Aspects of the invention relate to the provision of a modular finishing mill driven by multiple motors with a continuous drive train that uses the total power of all motors regardless of the number of rolling units in operation at any given time .

Aspects of the invention also relate to the provision of modular rolling mills, wherein identical rolling units each have a single pair of work rolls on an inclined axis, and wherein the rolling units can be driven from opposite sides, thereby accommodating Alternate opposite inclinations of the work rolls of the rolling unit that occur along the alternate reverse orientation of the rolling line.

A modular rolling mill according to an aspect of the invention comprises a plurality of first gear units arranged along a first line parallel to the rolling line. Each first gear reduction unit may be driven by a motor respectively, and has a pair of mechanically interconnected first shafts.

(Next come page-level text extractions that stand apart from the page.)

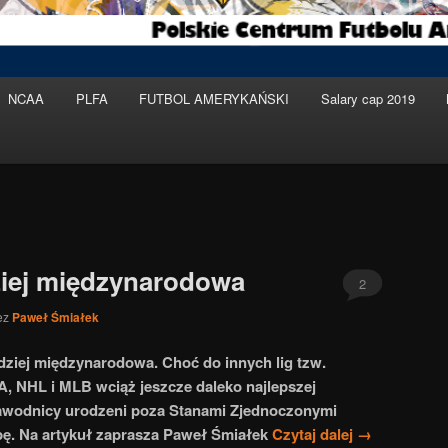
NCAA
PLFA
FUTBOL AMERYKAŃSKI
Salary cap 2019
ziej międzynarodowa
2
ez
Paweł Śmiałek
rdziej międzynarodowa. Choć do innych lig tzw.
BA, NHL i MLB wciąż jeszcze daleko najlepszej
 zawodnicy urodzeni poza Stanami Zjednoczonymi
pę. Na artykuł zaprasza Paweł Śmiałek
Czytaj dalej
→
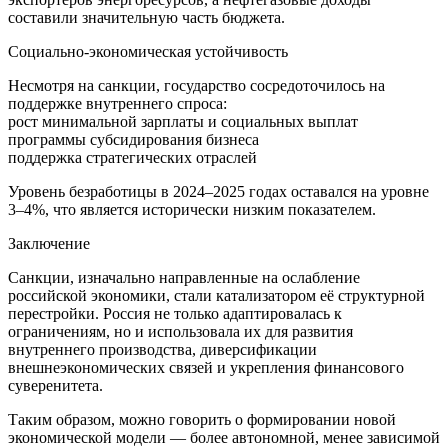
составили значительную часть бюджета.
Социально-экономическая устойчивость
Несмотря на санкции, государство сосредоточилось на
поддержке внутреннего спроса:
рост минимальной зарплаты и социальных выплат
программы субсидирования бизнеса
поддержка стратегических отраслей
Уровень безработицы в 2024–2025 годах оставался на уровне
3–4%, что является исторически низким показателем.
Заключение
Санкции, изначально направленные на ослабление
российской экономики, стали катализатором её структурной
перестройки. Россия не только адаптировалась к
ограничениям, но и использовала их для развития
внутреннего производства, диверсификации
внешнеэкономических связей и укрепления финансового
суверенитета.
Таким образом, можно говорить о формировании новой
экономической модели — более автономной, менее зависимой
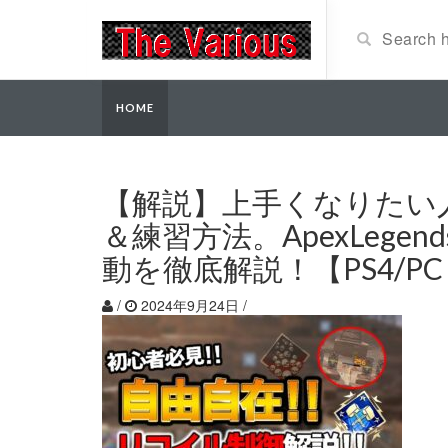
HOME
【解説】上手くなりたい
＆練習方法。ApexLeg
動を徹底解説！【PS4/P
/
2024年9月24日
/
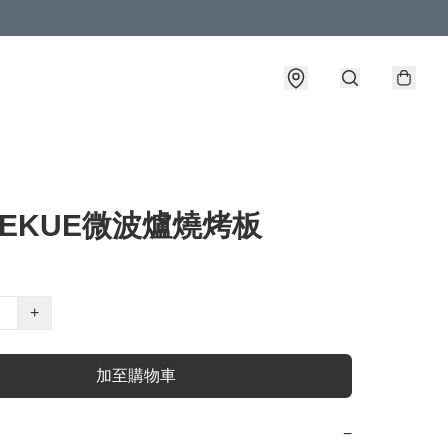
EKUE微波爐燒烤板
+
加至購物車
−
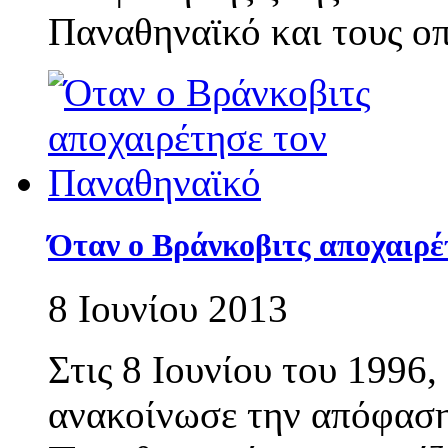
Παναθηναϊκό και τους ο
Όταν ο Βράνκοβιτς αποχαιρέ
8 Ιουνίου 2013
Στις 8 Ιουνίου του 1996,
ανακοίνωσε την απόφαση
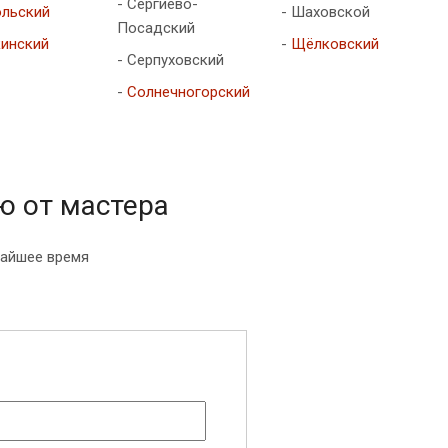
- Сергиево-
льский
- Шаховской
Посадский
инский
-
Щёлковский
- Серпуховский
-
Солнечногорский
ю от мастера
жайшее время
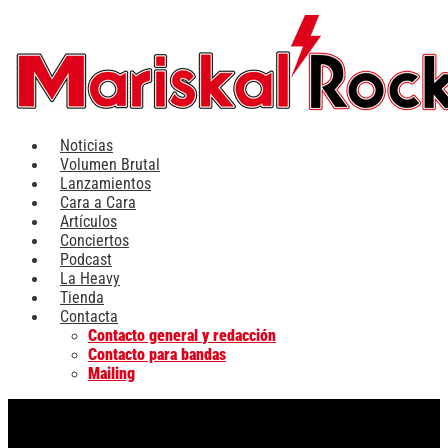
Ir
al
contenido
Noticias
Volumen Brutal
Lanzamientos
Cara a Cara
Artículos
Conciertos
Podcast
La Heavy
Tienda
Contacta
Contacto general y redacción
Contacto para bandas
Mailing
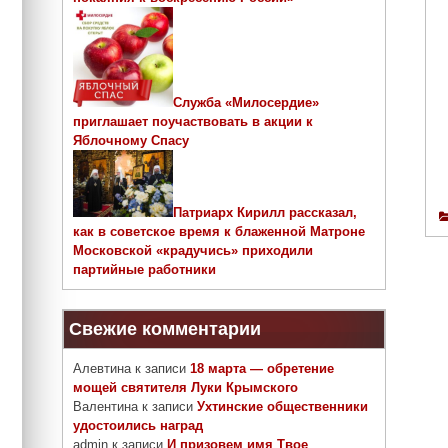
Служба «Милосердие»
приглашает поучаствовать в акции к
Яблочному Спасу
Патриарх Кирилл рассказал,
как в советское время к блаженной Матроне
Московской «крадучись» приходили
партийные работники
Свежие комментарии
Алевтина
к записи
18 марта — обретение
мощей святителя Луки Крымского
Валентина
к записи
Ухтинские общественники
удостоились наград
admin
к записи
И призовем имя Твое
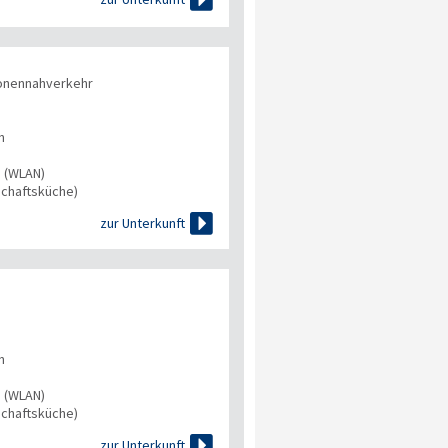
onennahverkehr
n
s (WLAN)
chaftsküche)

zur Unterkunft
n
s (WLAN)
chaftsküche)

zur Unterkunft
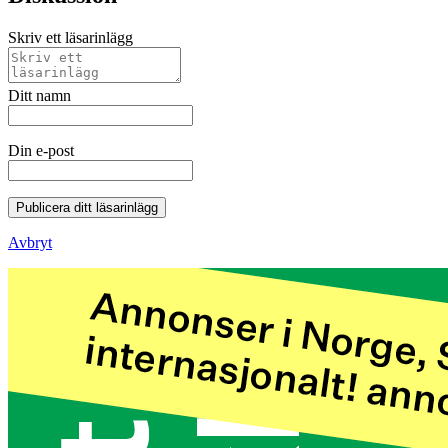
Skriv ett läsarinlägg
Ditt namn
Din e-post
Publicera ditt läsarinlägg
Avbryt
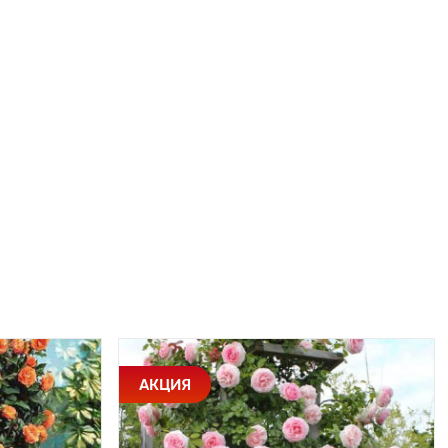
АКЦИЯ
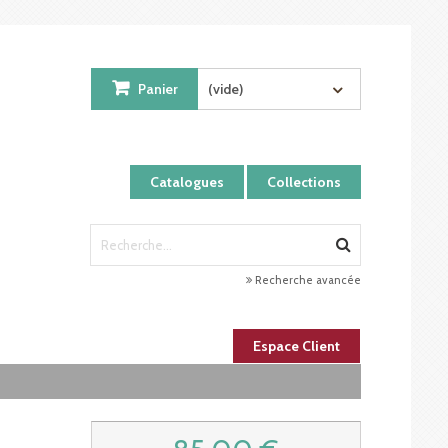
Panier
(vide)
Catalogues
Collections
Recherche avancée
Espace Client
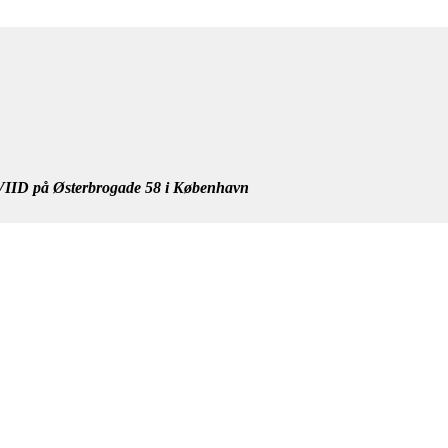
IID på Østerbrogade 58 i København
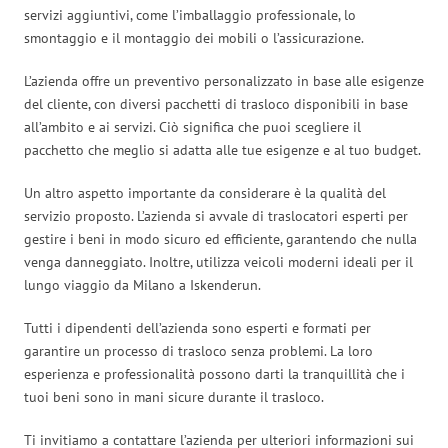
servizi aggiuntivi, come l’imballaggio professionale, lo
smontaggio e il montaggio dei mobili o l’assicurazione.
L’azienda offre un preventivo personalizzato in base alle esigenze
del cliente, con diversi pacchetti di trasloco disponibili in base
all’ambito e ai servizi. Ciò significa che puoi scegliere il
pacchetto che meglio si adatta alle tue esigenze e al tuo budget.
Un altro aspetto importante da considerare è la qualità del
servizio proposto. L’azienda si avvale di traslocatori esperti per
gestire i beni in modo sicuro ed efficiente, garantendo che nulla
venga danneggiato. Inoltre, utilizza veicoli moderni ideali per il
lungo viaggio da Milano a Iskenderun.
Tutti i dipendenti dell’azienda sono esperti e formati per
garantire un processo di trasloco senza problemi. La loro
esperienza e professionalità possono darti la tranquillità che i
tuoi beni sono in mani sicure durante il trasloco.
Ti invitiamo a contattare l’azienda per ulteriori informazioni sui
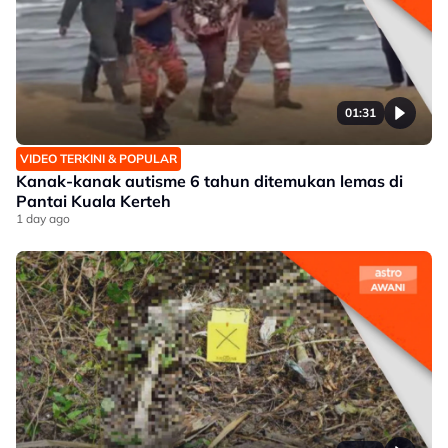
01:31
VIDEO TERKINI & POPULAR
Kanak-kanak autisme 6 tahun ditemukan lemas di
Pantai Kuala Kerteh
1 day ago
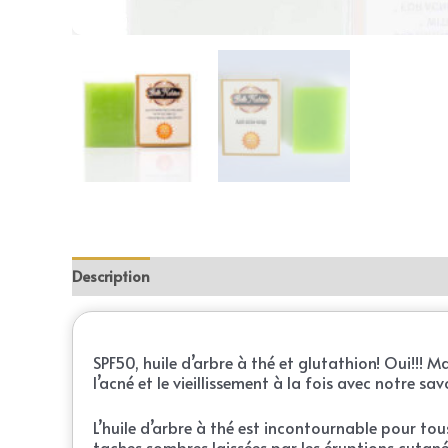
Description
Reviews (0)
SPF50, huile d’arbre à thé et glutathion! Oui!!!
l’acné et le vieillissement à la fois avec notre s
L’huile d’arbre à thé est incontournable pour tous
taches sombres laissées par les éruptions cutan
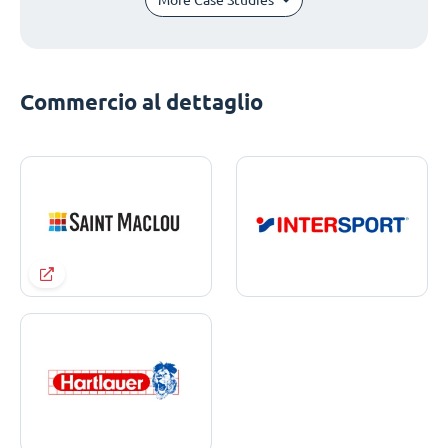
Commercio al dettaglio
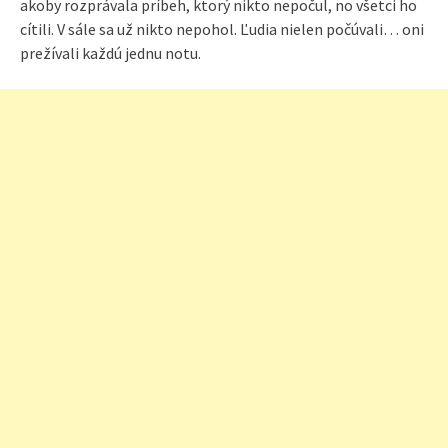
akoby rozprávala príbeh, ktorý nikto nepočul, no všetci ho
cítili. V sále sa už nikto nepohol. Ľudia nielen počúvali… oni
prežívali každú jednu notu.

The second gear unit is arranged along a second line between and parallel to the first line and the rolling line. The second gear units are offset relative to the first gear units in the rolling direction, and each second gear unit has a pair of mechanically interconnected second shafts.

A continuous drive train is provided by coupling the first shaft of each successive first gear unit to the second shafts of two successive second gear units.

The rolling units are arranged successively along the rolling line. The rolling units are interchangeable with each other at successive positions along the rolling line. Each rolling unit has a pair of work rolls carried on mechanically interconnected inclined roll shafts driven by input shafts. The second shaft of the second gear unit is detachably coupled to the input shaft of the subsequent rolling unit.

Coupling the first shaft of the first gear unit to the second shaft of the second gear unit is advantageously achieved by using conventional couplings with suitable strategically positioned clutches, wherein, when the corresponding roll of the selected second gear unit When the rolling unit is removed from the rolling line, strategically positioned clutches can be disengaged to interrupt the drive connection to a selected second gear unit to accommodate different pass designs and rolling schedules.

The respective first and second shafts of the first and second gear units are advantageously driven at progressively increasing rotational speeds when viewed in the rolling direction, the input shafts of the rolling units being geared to the corresponding pair of roller shafts , the gear is dimensioned to achieve the same percentage speed increment for each rolling unit.

In order to achieve twist-free rolling, the input shafts of the rolling unit protrude from opposite sides, thus accommodating the alternate counter-orientation of the rolling unit and the alternate counter-inclination of its roll axes along the pass line.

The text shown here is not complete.